Think about an intelligence test. Will the reliability of this test among the student population be
greater than, smaller than or equivalent to the reliability for the total population group of 18-25
year olds? Explain.
According to the Spearman-Brown formula for calculating the reliability of the mean or the sum
of a number of replications reliability increases as the number of replications increases. With this
in mind, how is it possible that the removal of items from a scale may result in a higher rather
than a lower value for Cronbach's alpha?
Four methods for estimating reliability have been discussed. Explain which methods amount to
the same thing, and which do not. Suppose you can or wish to report on only two of these
measures in a paper, which two would you choose and why?
32
SPSS practical 3: Statistics III
Please note that a set of specific SPSS instructions for the following assignments can be found on
page 37.
In 1981, UM staff published a large-scale survey into health perception among adult Dutch
nationals. The questionnaire that was used contained a large number of scales and individual
items. One of these, the VOEG, asked about the presence of 21 physical complaints. The
answers from a random sample of N=200 persons from the original, much larger sample have
been saved in the stat3pr34a.sav file and provide the case for this assignment (for more
information, see Appendix C). We will use classical psychometric methods to analyse these
data.
However, data from questionnaires require pre-processing before psychometric analyses can be
carried out, as a result of missing values (MV) and in some cases the answer category ‘Not
Applicable’ (N/A). This is because both the MV and N/A category have the effect that a
dichotomous or ordinal item becomes nominal and therefore unsuitable for correlational analyses
such as reliability analysis. In this instance, we will limit ourselves to a simple initial check for
the presence and implications of missing values.
Questions:
a) Use SPSS to determine the number of missing values per item. If listwise deletion is applied,
how many of the 200 persons are excluded from the reliability analysis for this scale?
b) Will listwise deletion have a serious impact in this instance? (Provide arguments for your
answer.) How can exclusion of respondents from the analysis due to MVs be prevented?
c) Perform a reliability analysis for the entire scale of 21 items (without imputing any missing
data). Do not limit the output to Cronbach’s alpha, but request additional statistics for each item
and for the scale in its entirety.
d) Which health issue occurs the least and which the most?
e) Which health issue demonstrates the smallest spread and which the largest? What is the
relation between spread and average for dichotomous items? Why and when might a large spread
be desirable?
f) How large is the reliability for an arbitrary item from this scale according to the output?
33
g) Which assumptions have been made for the reliability statement in f)? Check these
assumptions to the extent that the output permits this. What is the impact on the analysis if these
assumptions are violated?
h) Use the Spearman-Brown formula to calculate Cronbach’s alpha on the basis of the item
reliability. Compare the outcome with the alpha provided in SPSS.

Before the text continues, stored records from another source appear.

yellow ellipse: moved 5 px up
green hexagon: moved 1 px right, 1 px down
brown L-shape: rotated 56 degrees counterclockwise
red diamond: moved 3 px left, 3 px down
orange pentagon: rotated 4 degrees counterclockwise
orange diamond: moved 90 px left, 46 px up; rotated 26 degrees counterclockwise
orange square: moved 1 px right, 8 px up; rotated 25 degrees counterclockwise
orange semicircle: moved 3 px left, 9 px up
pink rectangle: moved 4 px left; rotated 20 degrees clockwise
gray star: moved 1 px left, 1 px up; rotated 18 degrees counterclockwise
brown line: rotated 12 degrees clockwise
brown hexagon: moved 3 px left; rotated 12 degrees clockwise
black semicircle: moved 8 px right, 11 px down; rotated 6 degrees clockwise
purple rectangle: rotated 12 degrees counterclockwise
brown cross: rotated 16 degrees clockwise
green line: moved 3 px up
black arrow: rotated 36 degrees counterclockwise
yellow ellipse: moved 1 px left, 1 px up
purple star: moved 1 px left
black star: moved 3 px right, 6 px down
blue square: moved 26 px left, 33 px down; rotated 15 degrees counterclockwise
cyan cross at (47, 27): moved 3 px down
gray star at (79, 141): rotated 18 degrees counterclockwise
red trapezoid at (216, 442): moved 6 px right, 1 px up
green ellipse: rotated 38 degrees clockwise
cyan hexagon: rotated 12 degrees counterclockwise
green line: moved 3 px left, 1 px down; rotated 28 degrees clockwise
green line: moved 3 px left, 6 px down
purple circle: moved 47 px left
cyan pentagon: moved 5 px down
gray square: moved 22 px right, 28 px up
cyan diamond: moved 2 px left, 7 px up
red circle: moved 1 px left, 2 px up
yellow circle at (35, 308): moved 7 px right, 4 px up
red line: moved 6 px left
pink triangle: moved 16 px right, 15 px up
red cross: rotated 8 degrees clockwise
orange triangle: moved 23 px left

i) What are the estimated true variance and measurement error variance for the sum-score? If the
measurement error has a normal distribution, what are the margins of the measurement error
assuming a probability of 95%?
j) Decide which item fits the scale least well. What is the internal consistency of the scale
without this item? Using the SPSS Reliability procedure, calculate the split-half reliability for
the 20 remaining items. Compare the result with the internal consistency of the scale excluding
the item with the worst fit.
k) Now perform a split-half reliability analysis according to the odd-even method. Once again
exclude the item with the worst fit. The SPSS Reliability procedure is not able to do this. You
must therefore calculate the sum-score for the 10 even items and the sum-score for the 10 odd
items (excluding the item with the worst fit) yourself. Compare the outcomes of questions (j) and
(k). Which split-half method is used in the SPSS Reliability procedure? Which method is
generally preferred and why? That of SPSS or the odd-even method?
l) Which assumptions are made when applying the split-half method? (Tip: parallelism.) Check
whether these assumptions were met to a reasonable extent with regard to the odd-even method.
What is the impact on the split-half reliability if these assumptions are violated?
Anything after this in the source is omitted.